I'm familiar with standard listeners, esp. in Java. For example, if you have a collection of objects, it might support a set of listeners for different things: CreateListener, ChangeListener, DeleteListener. Each has one method (e.g. objectChange) that is passed a list of affected objects. An app using this collection could register interest in one or more of these by implementing and register listener(s). When things happen to the objects in the collection, the appropriate listener gets invoked.
But what if there are a number of these event types, perhaps similar but somewhat different. Would it make sense instead to define one listener class that has many methods. For example:
class EventListener
{
void objectsCreatedA( Object[] newObjects );
void objectsCreatedB( Object[] newObjects );
void objectsCreatedC( Object[] newObjects );
void objectsChangedA( Object[] newObjects );
void objectsChangedB( Object[] newObjects );
void objectsChangedC( Object[] newObjects );
void objectsDeletedA( Object[] newObjects );
void objectsDeletedB( Object[] newObjects );
void objectsDeletedC( Object[] newObjects );
}
This seems to make it easier for an app that wants to register for many of these events - they implement many methods in one class, rather than defining many classes that each implements only one method. Any drawbacks or other suggestions?

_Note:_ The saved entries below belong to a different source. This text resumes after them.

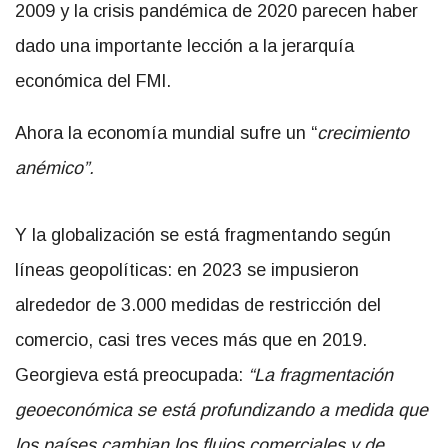
2009 y la crisis pandémica de 2020 parecen haber
dado una importante lección a la jerarquía
económica del FMI.
Ahora la economía mundial sufre un “
crecimiento
anémico”.
Y la globalización se está fragmentando según
líneas geopolíticas: en 2023 se impusieron
alrededor de 3.000 medidas de restricción del
comercio, casi tres veces más que en 2019.
Georgieva está preocupada:
“La fragmentación
geoeconómica se está profundizando a medida que
los países cambian los flujos comerciales y de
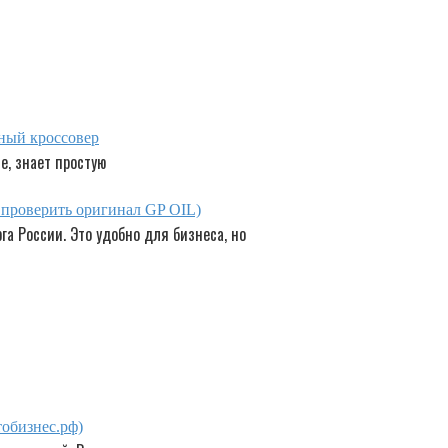
ный кроссовер
е, знает простую
к проверить оригинал GP OIL)
а России. Это удобно для бизнеса, но
обизнес.рф)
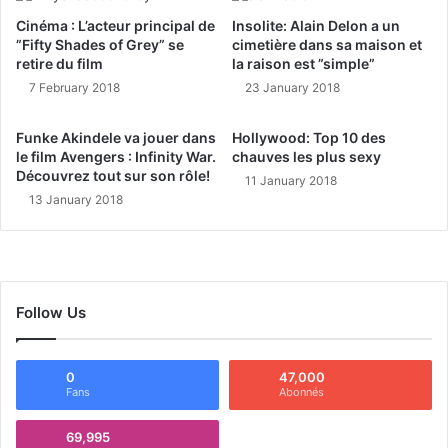
Cinéma : L’acteur principal de
Insolite: Alain Delon a un
”Fifty Shades of Grey” se
cimetière dans sa maison et
retire du film
la raison est ”simple”
7 February 2018
23 January 2018
Funke Akindele va jouer dans
Hollywood: Top 10 des
le film Avengers : Infinity War.
chauves les plus sexy
Découvrez tout sur son rôle!
11 January 2018
13 January 2018
Follow Us
0
47,000
Fans
Abonnés
69,995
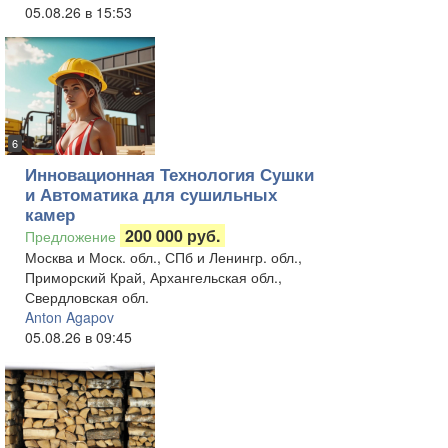
05.08.26 в 15:53
6
Инновационная Технология Сушки
и Автоматика для сушильных
камер
200 000 руб.
Предложение
Москва и Моск. обл., СПб и Ленингр. обл.,
Приморский Край, Архангельская обл.,
Свердловская обл.
Anton Agapov
05.08.26 в 09:45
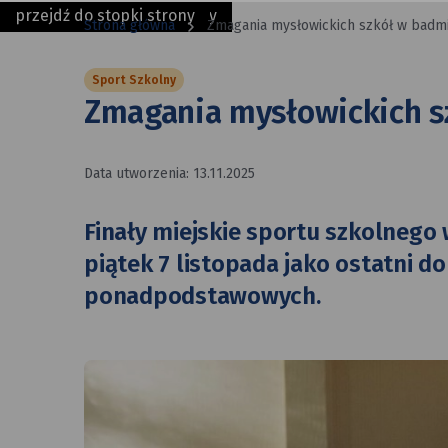
Zmagania
przejdź do nawigacji strony
przejdź do treści strony
przejdź do stopki strony
Strona główna
Zmagania mysłowickich szkół w badm
mysłowickich
Sport Szkolny
szkół
Zmagania mysłowickich s
w badmintonie
zakończone
Data utworzenia: 13.11.2025
Finały miejskie sportu szkolnego
piątek 7 listopada jako ostatni d
ponadpodstawowych.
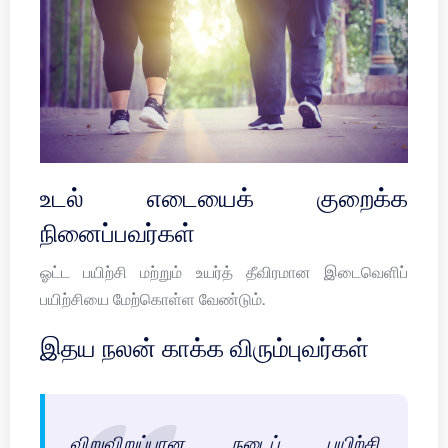
உடல் எடையைக் குறைக்க
நினைப்பவர்கள்
ஓட்ட பயிற்சி மற்றும் உயர்த் தீவிரமான இடைவெளிப்
பயிற்சியை மேற்கொள்ள வேண்டும்.
இதய நலன் காக்க விரும்புவர்கள்
விறுவிறுப்பான நடைப் பயிற்சி,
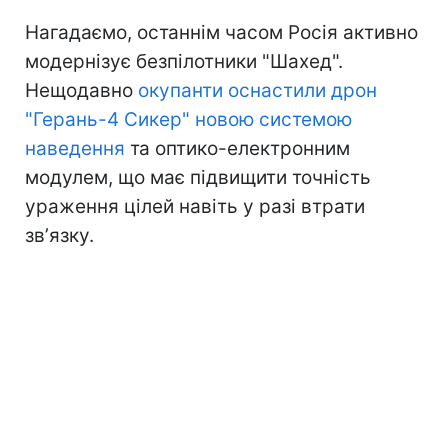
Нагадаємо, останнім часом Росія активно
модернізує безпілотники "Шахед".
Нещодавно
окупанти оснастили дрон
"Герань-4 Сикер" новою системою
наведення
та оптико-електронним
модулем, що має підвищити точність
ураження цілей навіть у разі втрати
звʼязку.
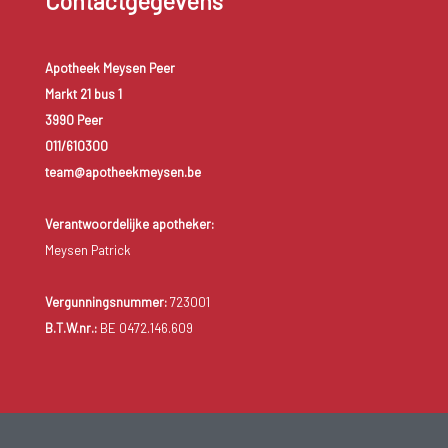
Contactgegevens
Apotheek Meysen Peer
Markt 21 bus 1
3990 Peer
011/610300
team@apotheekmeysen.be
Verantwoordelijke apotheker:
Meysen Patrick
Vergunningsnummer:
723001
B.T.W.nr.:
BE 0472.146.609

Clarification edit: (sorry I got distracted with the holiday, not sure if this should be a separate post, but seems to make sense to follow-up on this one)
I should have specified that this code will be implemented in multiple languages, as a framework that client apps will make use of. For C++, implementing multiple interfaces is difficult.
A superset abstract listener could provide default do-nothing implementations for each method, so that a client extending it would only have to override the ones they care about. With this approach, we could later decide to add additional methods to the abstract class and existing clients would be ok (and can override those new methods if/when they choose to). And only one registration is needed with one invocation, rather than the alternative of many registration methods (with the app invoking one or many).
With this clarification, does a superset abstract class make more sense than individual ones?